We then performed knockdown experiments to validate if LINC01638 had a role in regulating MSC commitment. We determined that upon LINC01638 KD, hMSCs exhibited a decrease in proliferation. We investigated if the decrease in proliferation was associated with DNA damage or genomic stability by γH2Ax/p21/53BP1 (Fig. 2). We then knocked down LINC01638 during osteogenic differentiation and found that ALP expression was significantly affected, as well as osteogenesis-associated genes and several other gene pathways. Although osteogenesis was specifically affected, the majority of affected genes (LINC01638 KD) were associated with DNA damage, cell cycle, and chromosomal organization categories.

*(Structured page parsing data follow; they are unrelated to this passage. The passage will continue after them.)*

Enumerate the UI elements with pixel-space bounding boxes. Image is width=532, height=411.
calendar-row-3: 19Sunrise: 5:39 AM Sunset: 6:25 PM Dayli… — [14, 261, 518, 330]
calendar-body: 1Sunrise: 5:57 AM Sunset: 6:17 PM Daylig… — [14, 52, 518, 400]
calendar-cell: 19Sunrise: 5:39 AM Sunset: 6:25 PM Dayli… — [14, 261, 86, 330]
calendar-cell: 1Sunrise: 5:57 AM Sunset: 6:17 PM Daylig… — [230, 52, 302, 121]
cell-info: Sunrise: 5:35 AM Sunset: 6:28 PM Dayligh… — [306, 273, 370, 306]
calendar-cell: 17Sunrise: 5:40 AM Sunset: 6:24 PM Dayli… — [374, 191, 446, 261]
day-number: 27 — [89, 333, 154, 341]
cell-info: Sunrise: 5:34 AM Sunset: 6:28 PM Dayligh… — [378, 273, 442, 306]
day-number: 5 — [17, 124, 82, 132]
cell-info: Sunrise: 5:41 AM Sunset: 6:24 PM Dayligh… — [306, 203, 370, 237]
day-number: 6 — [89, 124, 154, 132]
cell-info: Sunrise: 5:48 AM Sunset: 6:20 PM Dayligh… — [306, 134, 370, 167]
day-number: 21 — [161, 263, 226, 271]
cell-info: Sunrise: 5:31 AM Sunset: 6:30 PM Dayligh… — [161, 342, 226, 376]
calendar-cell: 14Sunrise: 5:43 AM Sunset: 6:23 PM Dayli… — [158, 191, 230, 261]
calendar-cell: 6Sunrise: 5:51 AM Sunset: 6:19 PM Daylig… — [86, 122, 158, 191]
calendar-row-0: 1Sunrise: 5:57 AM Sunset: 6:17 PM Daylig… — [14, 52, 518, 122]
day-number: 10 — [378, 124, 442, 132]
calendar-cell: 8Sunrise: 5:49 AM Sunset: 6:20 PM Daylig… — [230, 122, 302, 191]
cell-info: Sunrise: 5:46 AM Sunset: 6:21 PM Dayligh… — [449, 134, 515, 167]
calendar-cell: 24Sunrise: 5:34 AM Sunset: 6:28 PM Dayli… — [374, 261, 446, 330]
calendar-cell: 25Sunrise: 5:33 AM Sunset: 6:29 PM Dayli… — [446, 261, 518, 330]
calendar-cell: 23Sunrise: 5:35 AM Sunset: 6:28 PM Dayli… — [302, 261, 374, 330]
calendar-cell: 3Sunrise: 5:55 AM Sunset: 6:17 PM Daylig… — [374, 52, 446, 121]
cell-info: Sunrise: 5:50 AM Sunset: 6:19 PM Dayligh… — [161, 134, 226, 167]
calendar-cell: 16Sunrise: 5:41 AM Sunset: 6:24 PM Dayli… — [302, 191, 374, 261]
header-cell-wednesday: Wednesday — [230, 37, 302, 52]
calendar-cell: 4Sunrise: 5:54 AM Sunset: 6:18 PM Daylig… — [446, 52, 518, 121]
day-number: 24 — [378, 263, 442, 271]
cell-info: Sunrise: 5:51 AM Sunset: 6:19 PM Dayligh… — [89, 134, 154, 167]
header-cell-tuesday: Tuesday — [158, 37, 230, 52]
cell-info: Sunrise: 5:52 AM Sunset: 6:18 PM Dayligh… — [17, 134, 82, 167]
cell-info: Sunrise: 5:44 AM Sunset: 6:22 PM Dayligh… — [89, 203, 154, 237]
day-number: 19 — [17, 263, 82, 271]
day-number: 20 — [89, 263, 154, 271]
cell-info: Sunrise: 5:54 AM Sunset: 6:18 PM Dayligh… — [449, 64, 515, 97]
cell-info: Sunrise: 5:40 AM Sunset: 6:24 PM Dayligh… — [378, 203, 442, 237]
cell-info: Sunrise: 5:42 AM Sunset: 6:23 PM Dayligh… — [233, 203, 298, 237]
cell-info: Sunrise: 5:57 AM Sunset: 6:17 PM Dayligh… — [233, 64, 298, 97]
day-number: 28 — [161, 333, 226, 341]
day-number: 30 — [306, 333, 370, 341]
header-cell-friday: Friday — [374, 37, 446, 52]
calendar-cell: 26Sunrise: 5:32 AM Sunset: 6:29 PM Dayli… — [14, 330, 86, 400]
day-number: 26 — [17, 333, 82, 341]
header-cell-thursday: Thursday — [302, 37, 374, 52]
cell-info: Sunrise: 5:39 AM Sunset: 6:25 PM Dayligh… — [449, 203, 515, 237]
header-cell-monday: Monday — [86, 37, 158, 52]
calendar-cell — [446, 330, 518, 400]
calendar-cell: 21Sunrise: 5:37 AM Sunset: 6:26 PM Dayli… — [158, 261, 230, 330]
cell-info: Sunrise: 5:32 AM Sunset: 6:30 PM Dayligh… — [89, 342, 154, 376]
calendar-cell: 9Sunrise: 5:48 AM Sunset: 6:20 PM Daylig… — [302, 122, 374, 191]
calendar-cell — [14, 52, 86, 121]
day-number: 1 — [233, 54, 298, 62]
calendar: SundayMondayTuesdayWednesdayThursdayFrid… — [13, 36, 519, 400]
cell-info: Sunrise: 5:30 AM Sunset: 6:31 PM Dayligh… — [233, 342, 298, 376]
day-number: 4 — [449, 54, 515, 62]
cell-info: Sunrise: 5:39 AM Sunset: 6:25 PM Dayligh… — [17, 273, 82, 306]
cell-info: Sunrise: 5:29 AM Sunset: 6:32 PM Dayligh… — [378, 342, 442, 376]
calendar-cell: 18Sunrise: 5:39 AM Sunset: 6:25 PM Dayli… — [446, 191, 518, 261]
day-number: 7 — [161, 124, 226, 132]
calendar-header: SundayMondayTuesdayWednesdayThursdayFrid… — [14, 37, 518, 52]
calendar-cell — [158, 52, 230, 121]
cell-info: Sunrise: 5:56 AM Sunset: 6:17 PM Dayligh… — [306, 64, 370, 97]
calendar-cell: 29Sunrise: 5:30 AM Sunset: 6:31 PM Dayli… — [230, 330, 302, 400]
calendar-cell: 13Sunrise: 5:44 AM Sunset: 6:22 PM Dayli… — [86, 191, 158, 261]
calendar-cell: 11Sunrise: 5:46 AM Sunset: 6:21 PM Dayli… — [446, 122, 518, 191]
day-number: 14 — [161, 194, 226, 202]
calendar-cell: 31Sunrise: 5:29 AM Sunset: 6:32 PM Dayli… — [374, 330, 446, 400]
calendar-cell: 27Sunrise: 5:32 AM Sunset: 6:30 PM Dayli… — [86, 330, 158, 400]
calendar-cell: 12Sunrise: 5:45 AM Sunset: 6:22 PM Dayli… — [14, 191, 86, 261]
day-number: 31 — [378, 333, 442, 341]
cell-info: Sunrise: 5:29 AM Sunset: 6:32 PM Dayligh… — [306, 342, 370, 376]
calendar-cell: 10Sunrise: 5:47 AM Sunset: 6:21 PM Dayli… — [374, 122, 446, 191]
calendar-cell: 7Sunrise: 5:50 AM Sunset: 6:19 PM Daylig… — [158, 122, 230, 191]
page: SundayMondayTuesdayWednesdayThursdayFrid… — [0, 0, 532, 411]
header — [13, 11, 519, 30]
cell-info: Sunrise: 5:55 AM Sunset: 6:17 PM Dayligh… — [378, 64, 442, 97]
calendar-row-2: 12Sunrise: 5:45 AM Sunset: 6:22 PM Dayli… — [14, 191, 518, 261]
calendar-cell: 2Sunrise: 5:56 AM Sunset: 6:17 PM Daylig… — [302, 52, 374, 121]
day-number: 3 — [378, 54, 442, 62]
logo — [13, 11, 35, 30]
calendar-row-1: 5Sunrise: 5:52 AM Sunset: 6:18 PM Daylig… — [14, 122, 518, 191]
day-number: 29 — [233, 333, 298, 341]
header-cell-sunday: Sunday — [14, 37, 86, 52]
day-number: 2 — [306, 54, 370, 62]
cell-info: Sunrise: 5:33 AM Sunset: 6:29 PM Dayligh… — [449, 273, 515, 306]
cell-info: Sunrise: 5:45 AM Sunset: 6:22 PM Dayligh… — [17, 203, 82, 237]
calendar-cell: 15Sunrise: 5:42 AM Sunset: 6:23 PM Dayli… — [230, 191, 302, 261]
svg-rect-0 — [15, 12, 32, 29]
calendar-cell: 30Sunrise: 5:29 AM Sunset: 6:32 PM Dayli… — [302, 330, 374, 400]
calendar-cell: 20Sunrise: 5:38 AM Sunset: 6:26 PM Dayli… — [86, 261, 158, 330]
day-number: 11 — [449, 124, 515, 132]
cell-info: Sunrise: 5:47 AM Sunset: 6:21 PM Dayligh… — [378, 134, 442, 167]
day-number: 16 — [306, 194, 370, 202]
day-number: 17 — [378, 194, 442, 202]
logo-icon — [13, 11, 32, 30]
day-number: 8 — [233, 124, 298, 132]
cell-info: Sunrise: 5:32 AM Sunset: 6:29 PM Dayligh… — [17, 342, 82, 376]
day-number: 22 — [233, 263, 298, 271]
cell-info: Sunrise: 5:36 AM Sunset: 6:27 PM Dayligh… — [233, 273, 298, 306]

Hierarchical clustering of the differentially expressed mRNAs in naïve (untreated) MSCs versus LINC01638 KD MSCs (Fig. 3A) demonstrated 356 genes that were differentially upregulated (in LINC01638 KD), 708 genes that were significantly differentially expressed however classified as weak upregulated or weak downregulated, and 301 genes that were classified as downregulated (Supplementary table 1). Focusing on the overall role of LINC01638 KD in MSC commitment to osteogenesis, we further examined the effect of knockdown upon gene expression during differentiation.

Figure 3
figure 3

LINC01638 KD results in widespread changes in transcriptional activity. (A) Heatmap and hierarchical clustering of 1365 DE mRNAs in control (hMSC-hTERT20) versus LINC01638 KD. (B) Hierarchical clustering of 2054 DE genes in control versus LINC01638 KD that change during temporal stages (Day 0, Day 7, Day 14) of osteogenic differentiation. Clusters were segmented into expression profiles (magnitude change, mild increase, weak change, downregulated, upregulated). Values displayed are row-normalized z-score. (C, E) Gene-set enrichment analysis of genes identified by hierarchical clustering. Plots display ontology category, fold enrichment (x axis scale), number of genes (dot size) and enrichment FDR (line color). (D, F) Heatmaps of gene expression of representative genes from selected ontological categories. Gene expression values are plotted as row-normalized z-scores. Heatmaps were generated by R [(4.2.2) using packages ggplot2 (3.4.4) and pheatmap (1.0.12)].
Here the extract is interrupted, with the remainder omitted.